Countries are also encouraged to form a national task force on fistula (led by the Ministry of Health/government) to bring together all key stakeholders to develop and implement this critical strategy and action plan. The global community needs to significantly intensify support to nations with the greatest need.
Every fistula-affected nation is strongly encouraged to systematically register and track each woman and girl who has or has previously had a fistula. Many of those who developed a fistula during delivery remain untreated and many who have received surgical treatments do not receive the necessary medical and psychosocial follow-up, which puts them at risk in subsequent pregnancies.
Systematically registering and tracking each woman and girl who has, or has previously had, a fistula helps to ensure, not only their long-term well-being, but also theirs and their babies’ survival in all subsequent pregnancies.
Community health workers equipped with simple, yet powerful, technologies, such as mobile phones, can play a vital role in these tracking initiatives.
Harnessing the power and potential of technology will be a game changer to end fistula. Technology, such as mobile phones, enables us to connect and accelerate the spread of information about preventing and treating obstetric fistula. A film released on the International Day to End Obstetric Fistula 2014 from UNFPA/Tanzania highlights the vital role that technology plays in helping end fistula.
It is believed that if more like-minded organizations and well-to-do individuals join UNFPA in the fight against fistula, the condition would be sooner than expected become a history, globally.
UNFPA currently leads and coordinates the Campaign to End Fistula – representing nearly 100 partner agencies at the global level and hundreds of others at the national and community levels.
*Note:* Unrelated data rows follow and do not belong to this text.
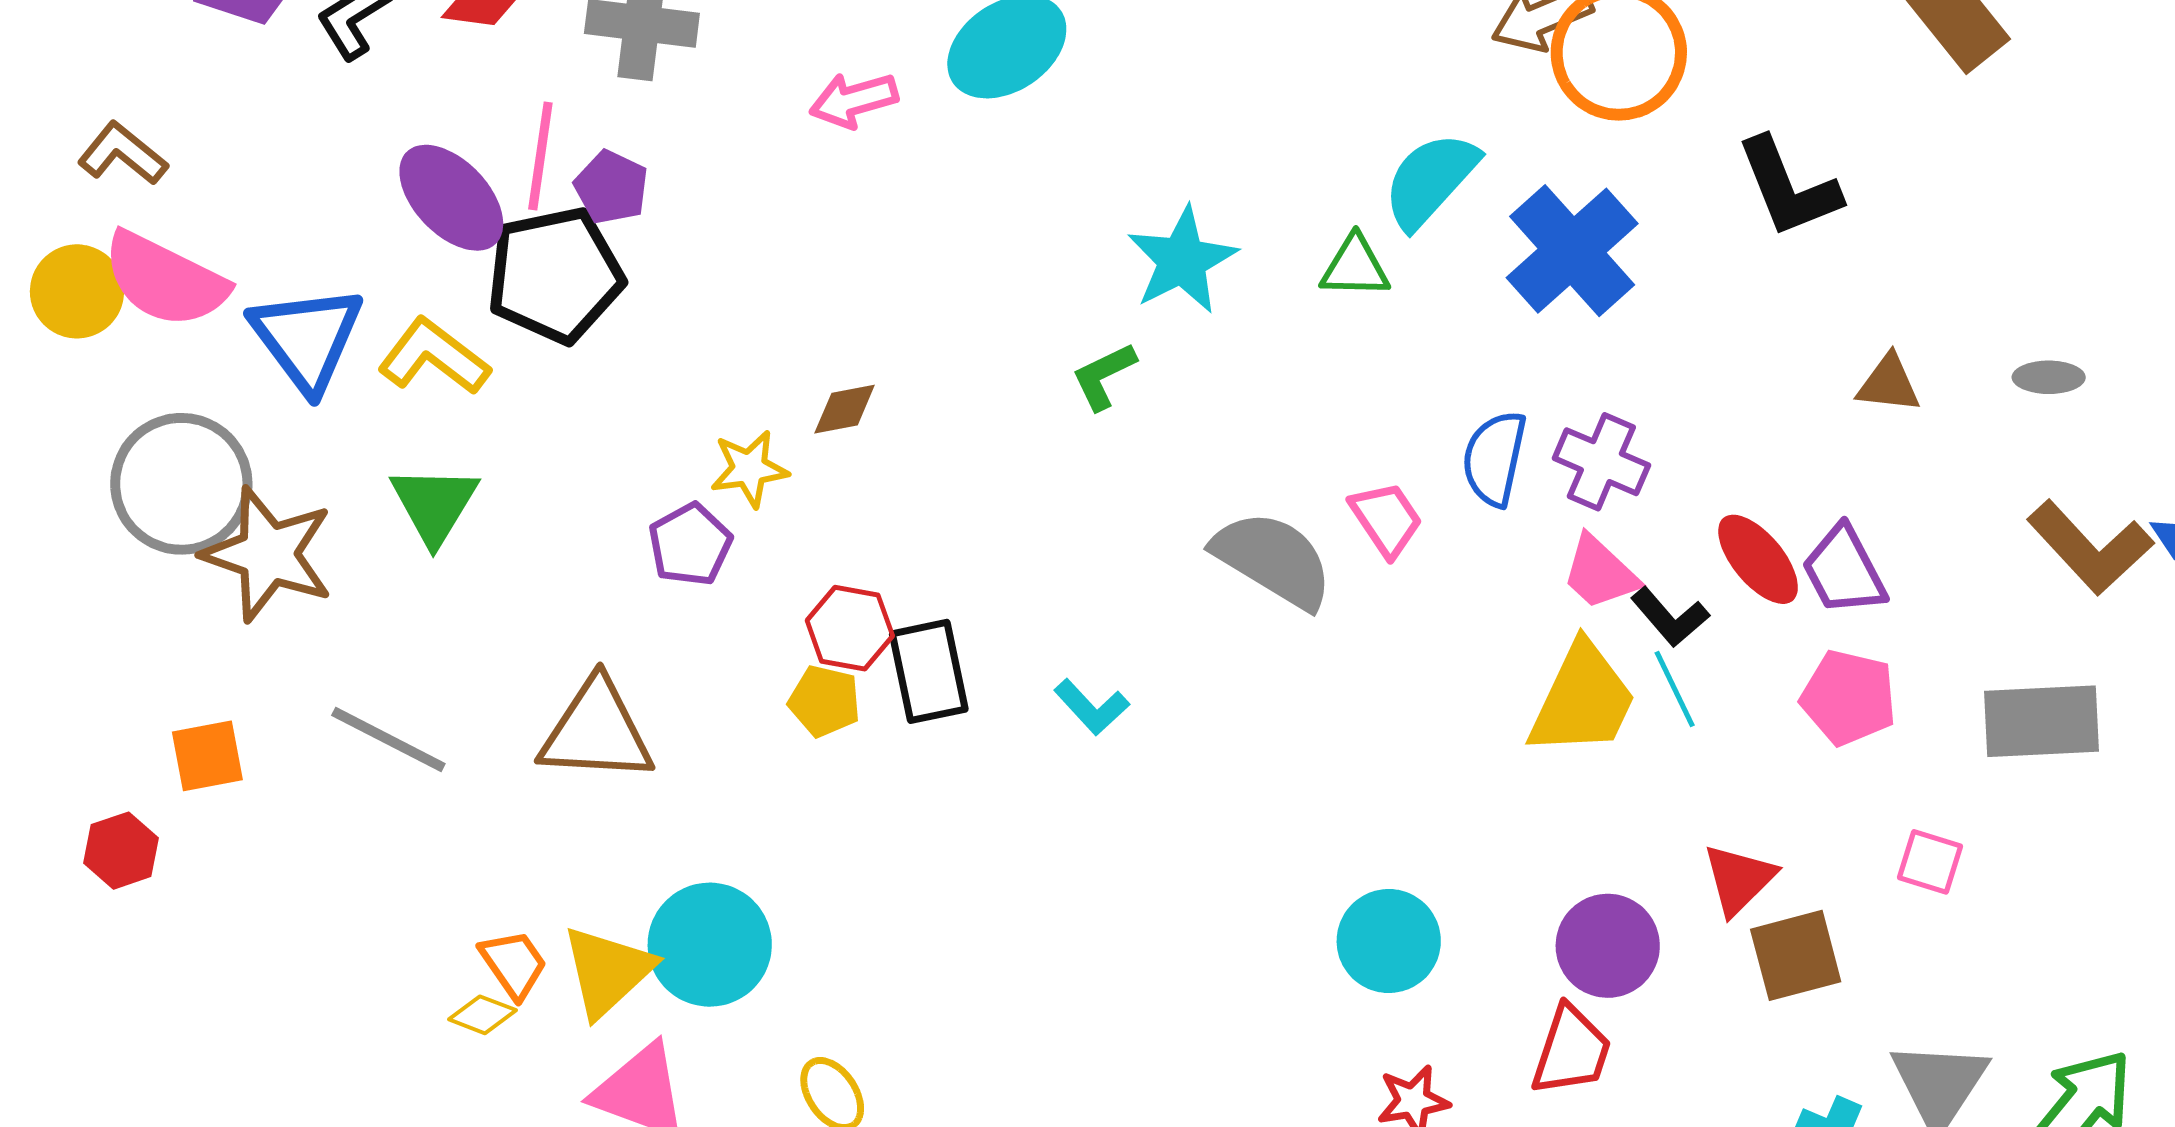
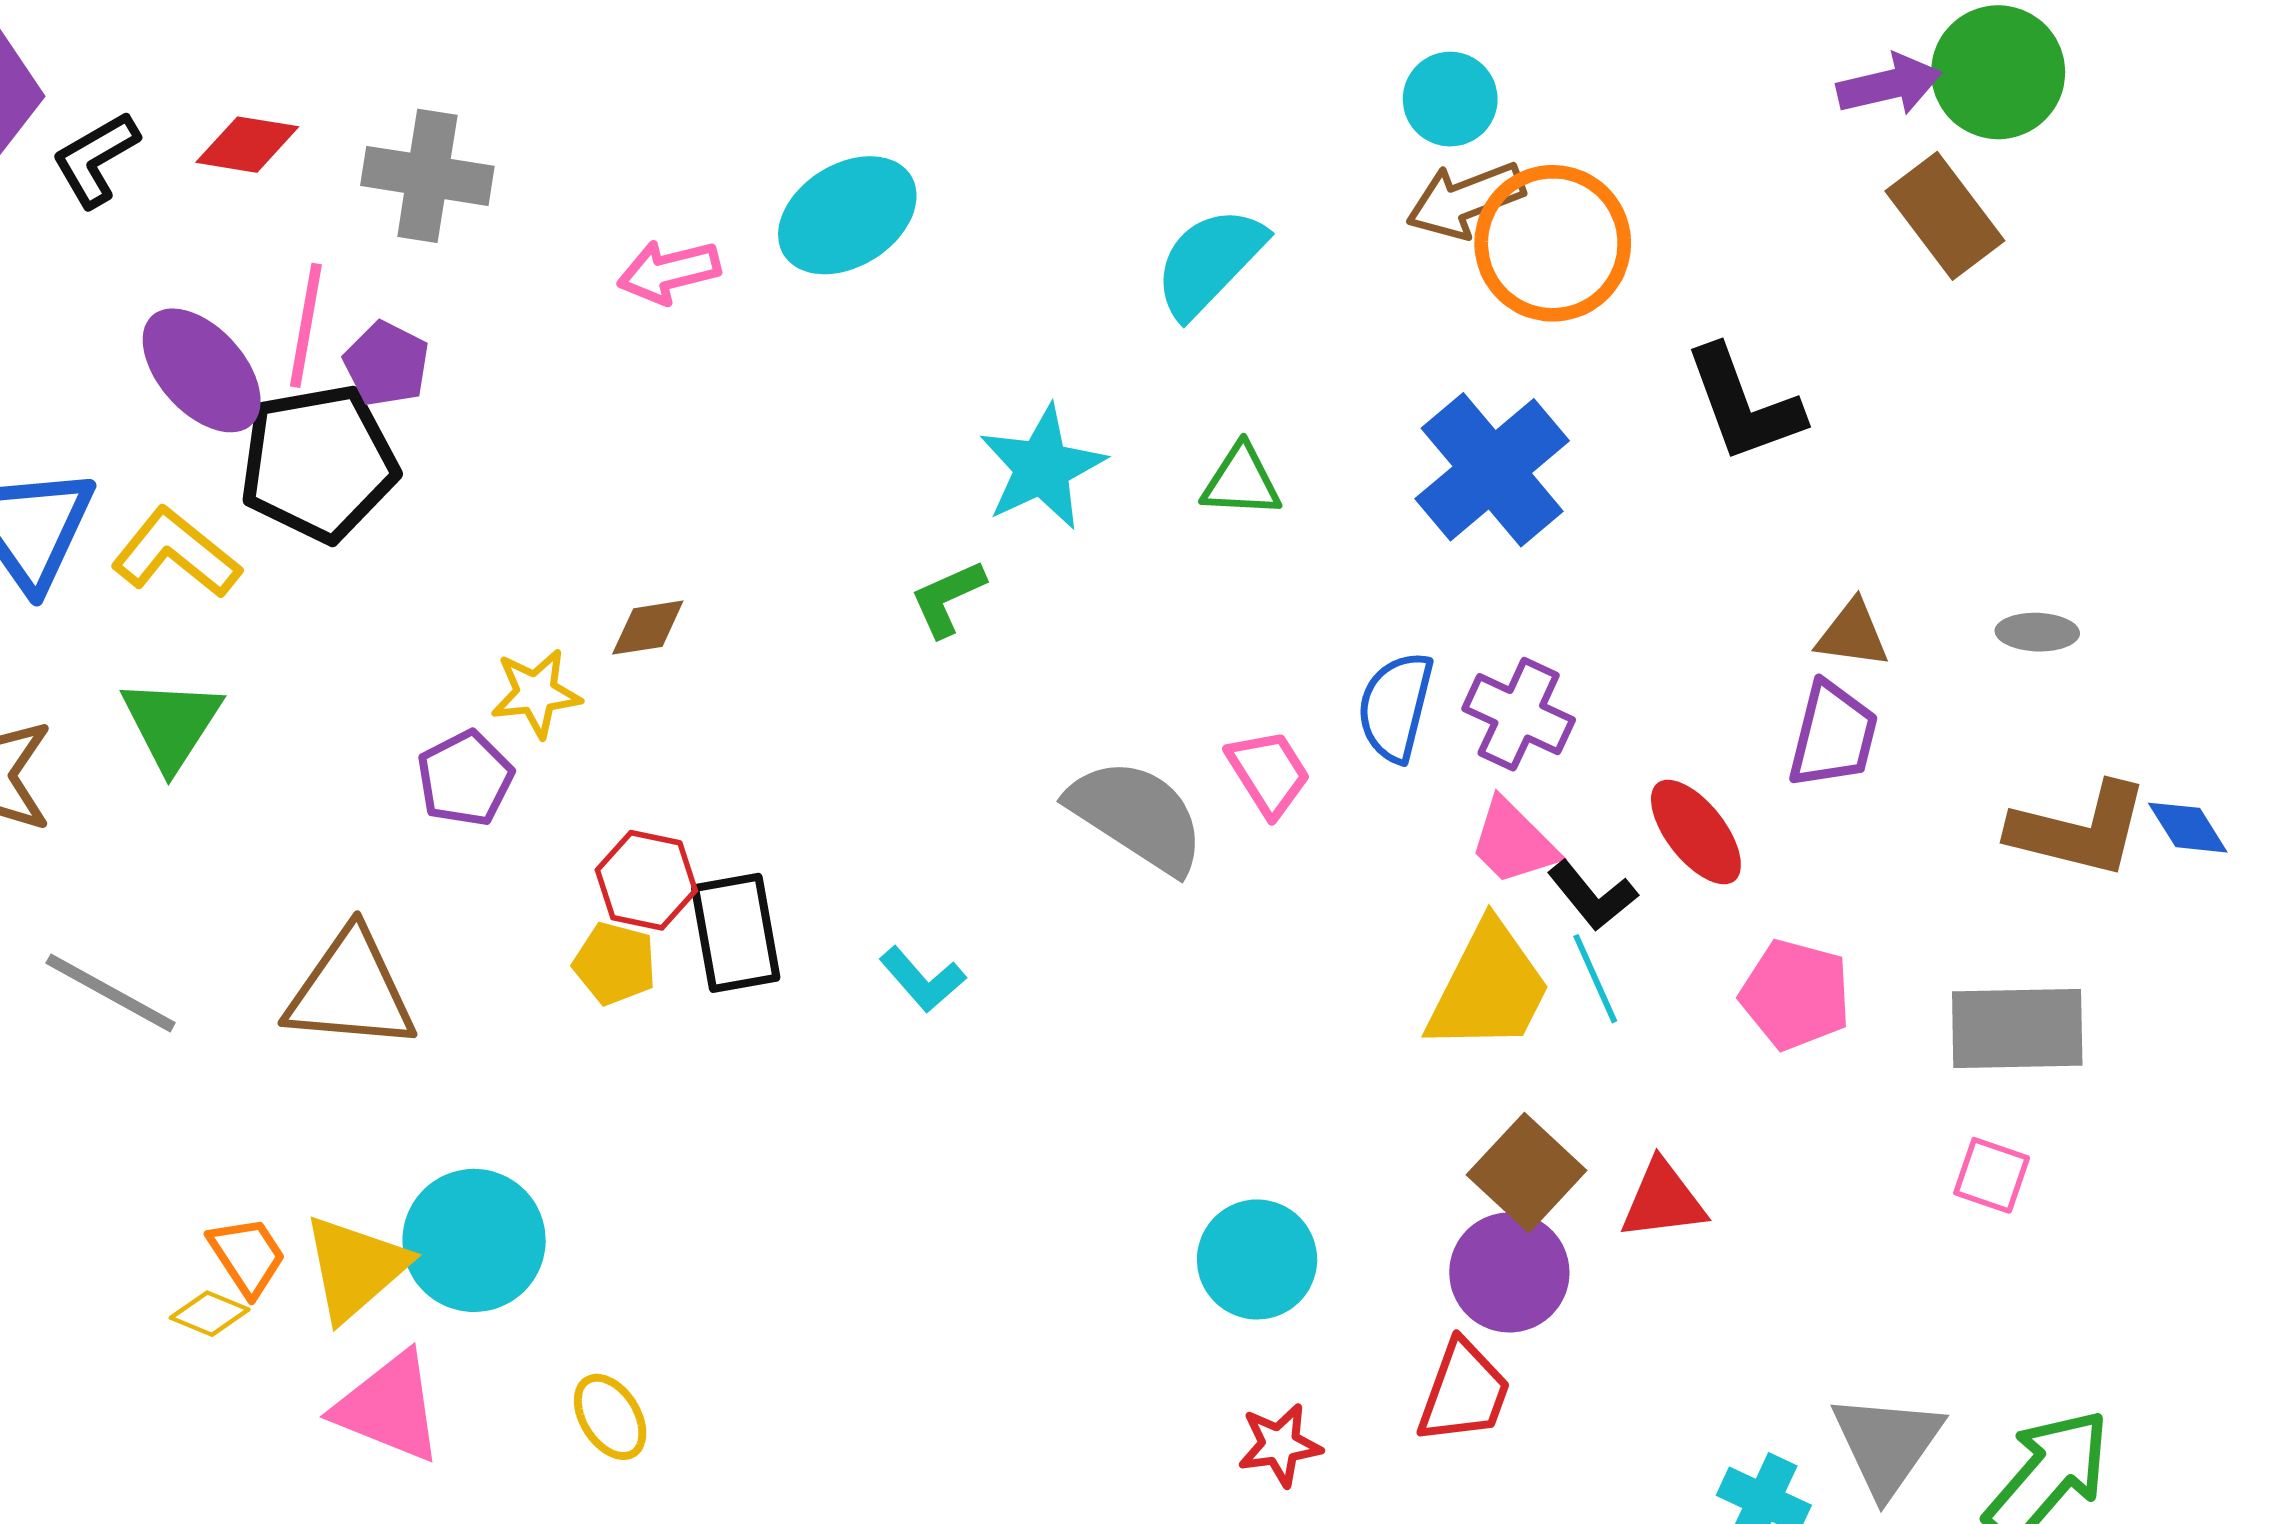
cyan semicircle: (1430, 180) -> (1209, 262), moved
brown L-shape: (2090, 547) -> (2079, 830), turned -35
purple trapezoid: (1844, 571) -> (1833, 735), moved, turned -140
pink square: (1930, 862) -> (1992, 1175), moved
red triangle: (1739, 879) -> (1663, 1200), turned 36
brown square: (1796, 955) -> (1527, 1173), moved, turned -34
Over the last 15 years,
UNFPA has directly supported more than 100,000 surgical repairs for women and girls, with more than 18,000 surgeries in 2017 alone. Partners have supported thousands more. The Campaign is present in more than 50 countries in Africa, Asia, the Arab Region and Latin America.
In 2017, in recognition of its exemplary global leadership and advocacy towards ending this preventable and largely treatable health and human rights tragedy, UNFPA’s Campaign to End Fistula was honoured to receive the Women’s Empowerment Award from the UNFCU Foundation.
An independent evaluation has reported that the Campaign to End Fistula has enhanced the visibility and knowledge of fistula worldwide. Yet, it is critically under-funded and needs far more financial and human resources to achieve its goal.”